Papa: pace nella giustizia e nella libertà in Nicaragua
All’Angelus l’appello per il vescovo Alverez condannato a 26 anni di carcere dal regime di Ortega dopo aver rifiutato l'esilio. L’invito a continuare a pregare e ad essere solidali con le vittime del terremoto in Turchia e Siria. "Dio ci ama da innamorato, non riduciamo la fede a gesti esteriori".
Città del Vaticano (AsiaNews) - “Dio non ragiona per calcoli e tabelle. Ci ama come un innamorato”. Lo ha detto papa Francesco oggi all’Angelus rivolgendosi ai fedeli riuniti in piazza San Pietro. A loro - citando le immagini di devastazione che continuano a giungere dalla Turchia e dalla Siria colpite dal terremoto di una settimana fa - ha anche raccomandato di perseverare nella preghiera e nella solidarietà per le vittime del sisma. Ha inoltre lanciato un appello contro la repressione politica in Nicaragua, dove il vescovo mons. Rolando Alvarez è stato condannato a 26 anni di carcere dal regiome di Daniel Ortega.
Commentando le parole proposte dalla liturgia di oggi su Gesù che non è venuto “ad abolire la legge o i profeti, ma a dare pieno compimento” (Mt 5,17), il pontefice ha invitato a interrogarsi sul significato di questo “compimento”. E lo ha spiegato a partire dal gesto suggerito da Gesù stesso: riconciliarsi con il fratello prima di presentare l’offerta all’altare. “Facendo un’offerta a Dio si ricambiava la gratuità dei suoi doni; era un rito molto importante - ha commentato - tanto che era vietato interromperlo se non per motivi gravi. Ma Gesù afferma che si deve interromperlo se un fratello ha qualcosa contro di noi, per andare prima a riconciliarsi con lui: solo così il rito è compiuto”. Il messaggio è chiaro: “Le norme religiose - ha aggiunto - servono, sono buone, ma sono solo l’inizio: per dare loro compimento è necessario andare oltre la lettera e viverne il senso. I comandamenti che Dio ci ha donato non vanno rinchiusi nelle casseforti asfittiche dell’osservanza formale, se no rimaniamo in una religiosità esteriore e distaccata, servi di un ‘dio padrone’ piuttosto che figli di Dio Padre”.

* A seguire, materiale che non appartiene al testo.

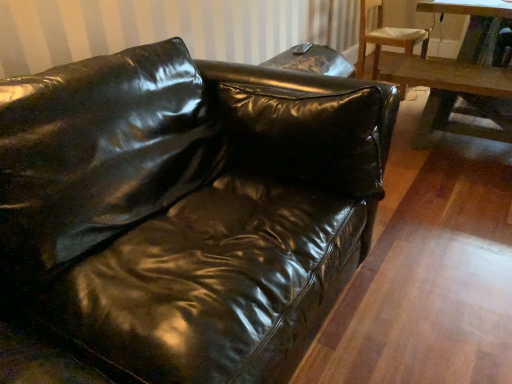 Question: Would you consider wooden chair at upper right to be distant from glossy leather couch at center?

Choices:
 (A) yes
 (B) no

Answer: (A)

Question: Is wooden chair at upper right positioned with its back to glossy leather couch at center?

Choices:
 (A) no
 (B) yes

Answer: (A)

Question: Is the position of wooden chair at upper right less distant than that of glossy leather couch at center?

Choices:
 (A) no
 (B) yes

Answer: (A)

Question: Is wooden chair at upper right smaller than glossy leather couch at center?

Choices:
 (A) no
 (B) yes

Answer: (B)

Question: Considering the relative sizes of wooden chair at upper right and glossy leather couch at center in the image provided, is wooden chair at upper right thinner than glossy leather couch at center?

Choices:
 (A) no
 (B) yes

Answer: (B)

Question: From the image's perspective, would you say wooden chair at upper right is positioned over glossy leather couch at center?

Choices:
 (A) no
 (B) yes

Answer: (B)

Question: Could you tell me if wooden table at right is turned towards glossy leather couch at center?

Choices:
 (A) no
 (B) yes

Answer: (A)

Question: Does wooden table at right have a lesser height compared to glossy leather couch at center?

Choices:
 (A) yes
 (B) no

Answer: (B)

Question: Considering the relative positions of wooden table at right and glossy leather couch at center in the image provided, is wooden table at right to the left of glossy leather couch at center from the viewer's perspective?

Choices:
 (A) no
 (B) yes

Answer: (A)

Question: Does wooden table at right have a lesser width compared to glossy leather couch at center?

Choices:
 (A) yes
 (B) no

Answer: (A)

Question: Is wooden table at right behind glossy leather couch at center?

Choices:
 (A) yes
 (B) no

Answer: (A)

Question: From a real-world perspective, is wooden table at right located higher than glossy leather couch at center?

Choices:
 (A) yes
 (B) no

Answer: (A)

Question: Is the position of wooden chair at upper right less distant than that of wooden table at right?

Choices:
 (A) yes
 (B) no

Answer: (B) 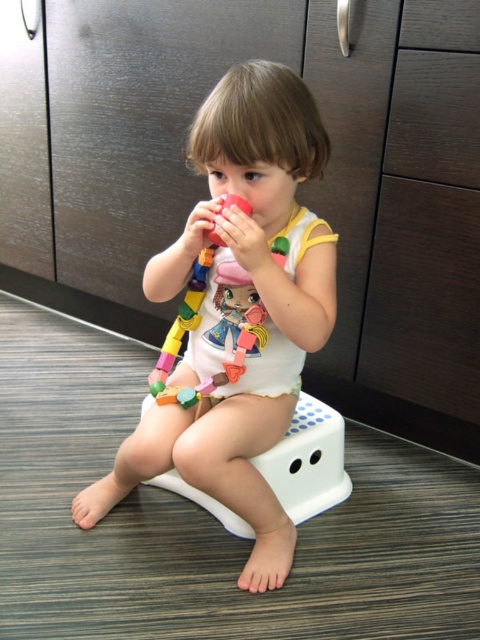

“Questo problema non c’era solo ai tempi di Gesù - ha proseguito Francesco - c’è anche oggi. A volte, per esempio, si sente dire: ‘Padre, io non ho ucciso, non ho rubato, non ho fatto male a nessuno...’, come dire: ‘Sono a posto’. Ecco l’osservanza formale, che si accontenta del minimo indispensabile, mentre Gesù ci invita al massimo possibile”. Di qui l’invito a domandarsi: “Come vivo la fede? – ha concluso il papa -. È una questione di calcoli, di formalismi, oppure una storia d’amore con Dio? Mi accontento di non fare del male, di tenere a posto ‘la facciata’, o cerco di crescere nell’amore a Dio e agli altri? E ogni tanto mi verifico sul grande comando di Gesù, mi chiedo se amo il prossimo come Lui ama me? Perché magari siamo inflessibili nel giudicare gli altri e ci scordiamo di essere misericordiosi, com’è Dio con noi”.
Dopo la preghiera dell’Angelus il pontefice ha invitato a continuare a stare accanto alle popolazioni terremotate in Siria e in Turchia: “Preghiamo e pensiamo a che cosa possiamo fare per loro - ha aggiunto -. E anche non dimentichiamo la martoriata Ucraina: che il Signore apra vie di pace e dia ai responsabili il coraggio di percorrerle”.
Ma il papa ha soprattutto rivolto un appello per la drammatica situazione del Nicaragua, dove il vescovo di Matagalpa, mons. Rolando Alvarez, detenuto da sei mesi, è stato condannato a 26 anni di carcere dal regime di Daniel Ortega dopo aver rifiutato l’esilio. “Le notizie che giungono dal Nicaragua mi hanno addolorato non poco - ha detto Francesco - e non posso non ricordare con preoccupazione il vescovo a cui voglio tanto bene e anche le persone che sono state deportate negli Stati Uniti. Prego per loro e per tutti quelli che soffrono in quella cara nazione e chiedo la vostra preghiera. Domandiamo al Signore per intercessione della Beata Vergine Maria di aprire i cuori dei responsabili politici e di tutti i cittadini alla sincera ricerca della pace che nasce dalla verità, dalla giustizia, dalla libertà e dall’amore e si raggiunge attraverso l’esercizio paziente del dialogo”.